22) AARRR (Pirate Metrics)
- What it is: Funnel: Acquisition, Activation, Retention, Referral, Revenue.
- Best for: Growth diagnostics and experiments.
- How to run: Define events → baseline → identify constraint → test iteratively.
- Outputs: Funnel dashboard; experiment backlog.
- Watch-outs: Optimizing acquisition with leaky retention.
- Pro tips: Start with retention; define activation as time-to-value.
- Best paired with: Journey Mapping; North Star.
- Common misuses: Vanity conversion rates; ignoring cohort analysis.

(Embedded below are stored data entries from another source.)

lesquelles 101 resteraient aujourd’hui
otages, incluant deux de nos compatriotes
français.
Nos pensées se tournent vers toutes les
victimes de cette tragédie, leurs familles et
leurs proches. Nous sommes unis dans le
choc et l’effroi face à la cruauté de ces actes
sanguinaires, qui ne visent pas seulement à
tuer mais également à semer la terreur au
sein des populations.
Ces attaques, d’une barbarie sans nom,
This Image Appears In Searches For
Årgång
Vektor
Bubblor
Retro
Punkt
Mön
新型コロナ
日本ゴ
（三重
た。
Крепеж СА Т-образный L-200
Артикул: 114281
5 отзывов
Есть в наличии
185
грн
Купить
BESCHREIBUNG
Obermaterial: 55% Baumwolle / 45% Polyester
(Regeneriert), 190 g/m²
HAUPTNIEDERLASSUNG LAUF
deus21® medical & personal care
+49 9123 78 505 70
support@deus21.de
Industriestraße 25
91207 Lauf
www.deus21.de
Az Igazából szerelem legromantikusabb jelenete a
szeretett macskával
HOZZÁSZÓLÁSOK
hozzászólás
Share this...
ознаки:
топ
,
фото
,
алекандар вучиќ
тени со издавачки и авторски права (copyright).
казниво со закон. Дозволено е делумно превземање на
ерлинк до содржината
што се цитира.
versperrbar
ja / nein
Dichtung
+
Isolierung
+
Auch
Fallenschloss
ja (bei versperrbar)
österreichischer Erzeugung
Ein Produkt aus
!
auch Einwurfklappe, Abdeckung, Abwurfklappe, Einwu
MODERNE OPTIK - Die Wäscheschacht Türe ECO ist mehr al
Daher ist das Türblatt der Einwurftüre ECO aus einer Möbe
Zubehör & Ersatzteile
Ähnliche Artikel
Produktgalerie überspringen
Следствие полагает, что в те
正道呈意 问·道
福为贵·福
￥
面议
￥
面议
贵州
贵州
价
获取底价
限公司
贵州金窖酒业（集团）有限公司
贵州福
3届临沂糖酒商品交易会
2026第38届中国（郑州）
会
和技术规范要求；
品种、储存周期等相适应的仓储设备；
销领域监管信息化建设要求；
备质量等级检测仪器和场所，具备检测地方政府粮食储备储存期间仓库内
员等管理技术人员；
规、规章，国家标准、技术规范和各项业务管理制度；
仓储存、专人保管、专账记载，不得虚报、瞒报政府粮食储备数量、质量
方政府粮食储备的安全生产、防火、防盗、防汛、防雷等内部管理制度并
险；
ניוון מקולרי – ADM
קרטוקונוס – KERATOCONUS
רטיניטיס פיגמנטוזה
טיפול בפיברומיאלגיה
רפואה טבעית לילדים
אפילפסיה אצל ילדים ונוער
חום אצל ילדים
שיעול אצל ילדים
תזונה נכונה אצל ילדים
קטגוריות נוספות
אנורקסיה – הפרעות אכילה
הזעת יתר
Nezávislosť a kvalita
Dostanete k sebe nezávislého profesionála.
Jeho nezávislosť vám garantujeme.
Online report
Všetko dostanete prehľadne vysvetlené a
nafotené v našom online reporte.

23) Customer Experience Strategy (CX)
- What it is: Designed, consistent experiences across touchpoints to drive loyalty.
- Best for: Differentiation in commoditized markets.
- How to run: Define CX promise → moments that matter → standards + training + QA.
- Outputs: CX principles, playbooks, measurement system.
- Watch-outs: Brand promise unsupported by ops.
- Pro tips: Tie CX to cost-to-serve and LTV.
- Best paired with: Journey Mapping; 7P.
- Common misuses: Treating CX as “support”; measuring only NPS.